=== Section Start ===

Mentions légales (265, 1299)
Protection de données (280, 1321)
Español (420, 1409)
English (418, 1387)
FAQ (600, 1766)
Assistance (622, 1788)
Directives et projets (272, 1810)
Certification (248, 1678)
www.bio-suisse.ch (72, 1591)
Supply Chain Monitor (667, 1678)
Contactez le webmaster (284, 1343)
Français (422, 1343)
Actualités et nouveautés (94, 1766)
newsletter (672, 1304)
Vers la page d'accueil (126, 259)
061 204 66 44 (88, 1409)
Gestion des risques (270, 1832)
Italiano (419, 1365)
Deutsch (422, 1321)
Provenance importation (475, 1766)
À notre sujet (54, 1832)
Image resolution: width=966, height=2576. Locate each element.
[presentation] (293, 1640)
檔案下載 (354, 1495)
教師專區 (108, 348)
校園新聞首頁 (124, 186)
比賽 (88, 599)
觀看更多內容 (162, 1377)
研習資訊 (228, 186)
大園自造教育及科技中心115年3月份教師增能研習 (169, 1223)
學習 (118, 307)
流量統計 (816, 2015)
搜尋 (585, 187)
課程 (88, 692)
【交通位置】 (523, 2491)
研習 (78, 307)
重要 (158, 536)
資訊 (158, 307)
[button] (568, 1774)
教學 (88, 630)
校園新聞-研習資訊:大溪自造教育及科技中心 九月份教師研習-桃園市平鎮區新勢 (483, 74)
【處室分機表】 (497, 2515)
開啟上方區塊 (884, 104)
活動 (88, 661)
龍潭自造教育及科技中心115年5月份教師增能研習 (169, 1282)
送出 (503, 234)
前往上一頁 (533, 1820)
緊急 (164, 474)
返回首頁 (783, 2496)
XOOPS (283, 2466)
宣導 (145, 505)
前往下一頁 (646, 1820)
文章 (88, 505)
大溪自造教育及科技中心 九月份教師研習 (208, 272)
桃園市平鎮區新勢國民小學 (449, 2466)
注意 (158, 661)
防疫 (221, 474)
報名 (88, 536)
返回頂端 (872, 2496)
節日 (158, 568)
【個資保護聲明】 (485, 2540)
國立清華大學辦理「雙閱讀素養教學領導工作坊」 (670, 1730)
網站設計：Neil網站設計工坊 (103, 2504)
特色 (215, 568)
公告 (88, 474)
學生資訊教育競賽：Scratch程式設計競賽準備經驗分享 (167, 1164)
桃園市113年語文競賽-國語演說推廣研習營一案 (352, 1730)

=== Section End ===

• **WHAT THIS TASK INVOLVES**: Everything above, from first entry to last, must be reproduced exactly.

• **TASK RESULT**:
Mentions légales (265, 1299)
Protection de données (280, 1321)
Español (420, 1409)
English (418, 1387)
FAQ (600, 1766)
Assistance (622, 1788)
Directives et projets (272, 1810)
Certification (248, 1678)
www.bio-suisse.ch (72, 1591)
Supply Chain Monitor (667, 1678)
Contactez le webmaster (284, 1343)
Français (422, 1343)
Actualités et nouveautés (94, 1766)
newsletter (672, 1304)
Vers la page d'accueil (126, 259)
061 204 66 44 (88, 1409)
Gestion des risques (270, 1832)
Italiano (419, 1365)
Deutsch (422, 1321)
Provenance importation (475, 1766)
À notre sujet (54, 1832)
Image resolution: width=966, height=2576. Locate each element.
[presentation] (293, 1640)
檔案下載 (354, 1495)
教師專區 (108, 348)
校園新聞首頁 (124, 186)
比賽 (88, 599)
觀看更多內容 (162, 1377)
研習資訊 (228, 186)
大園自造教育及科技中心115年3月份教師增能研習 (169, 1223)
學習 (118, 307)
流量統計 (816, 2015)
搜尋 (585, 187)
課程 (88, 692)
【交通位置】 (523, 2491)
研習 (78, 307)
重要 (158, 536)
資訊 (158, 307)
[button] (568, 1774)
教學 (88, 630)
校園新聞-研習資訊:大溪自造教育及科技中心 九月份教師研習-桃園市平鎮區新勢 (483, 74)
【處室分機表】 (497, 2515)
開啟上方區塊 (884, 104)
活動 (88, 661)
龍潭自造教育及科技中心115年5月份教師增能研習 (169, 1282)
送出 (503, 234)
前往上一頁 (533, 1820)
緊急 (164, 474)
返回首頁 (783, 2496)
XOOPS (283, 2466)
宣導 (145, 505)
前往下一頁 (646, 1820)
文章 (88, 505)
大溪自造教育及科技中心 九月份教師研習 (208, 272)
桃園市平鎮區新勢國民小學 (449, 2466)
注意 (158, 661)
防疫 (221, 474)
報名 (88, 536)
返回頂端 (872, 2496)
節日 (158, 568)
【個資保護聲明】 (485, 2540)
國立清華大學辦理「雙閱讀素養教學領導工作坊」 (670, 1730)
網站設計：Neil網站設計工坊 (103, 2504)
特色 (215, 568)
公告 (88, 474)
學生資訊教育競賽：Scratch程式設計競賽準備經驗分享 (167, 1164)
桃園市113年語文競賽-國語演說推廣研習營一案 (352, 1730)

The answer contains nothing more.